▶ _ACTION ITEM_: The answer must be an exact copy of the entries that follow, with all images removed.

------ EXTRACTED RECORDS ------

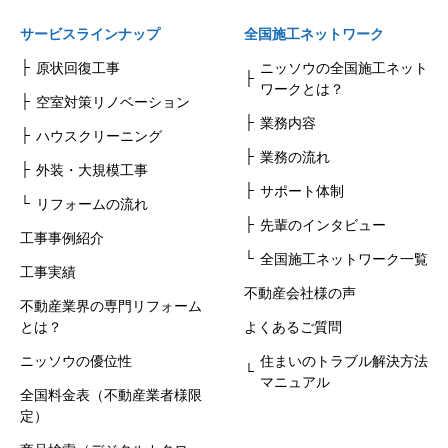
サービスラインナップ
全国施工ネットワーク
原状回復工事
ニッソウの全国施工ネット
ワークとは？
空室対策リノベーション
業務内容
ハウスクリーニング
業務の流れ
外装・大規模工事
サポート体制
リフォームの流れ
先輩のインタビュー
工事事例紹介
全国施工ネットワーク一覧
工事実績
不動産会社様の声
不動産業界の専門リフォーム
とは？
よくあるご質問
ニッソウの優位性
住まいのトラブル解決方法
マニュアル
全国料金表（不動産業者様限
定）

------

▶ _EXERCISE RESPONSE_:
サービスラインナップ
全国施工ネットワーク
原状回復工事
ニッソウの全国施工ネット
ワークとは？
空室対策リノベーション
業務内容
ハウスクリーニング
業務の流れ
外装・大規模工事
サポート体制
リフォームの流れ
先輩のインタビュー
工事事例紹介
全国施工ネットワーク一覧
工事実績
不動産会社様の声
不動産業界の専門リフォーム
とは？
よくあるご質問
ニッソウの優位性
住まいのトラブル解決方法
マニュアル
全国料金表（不動産業者様限
定）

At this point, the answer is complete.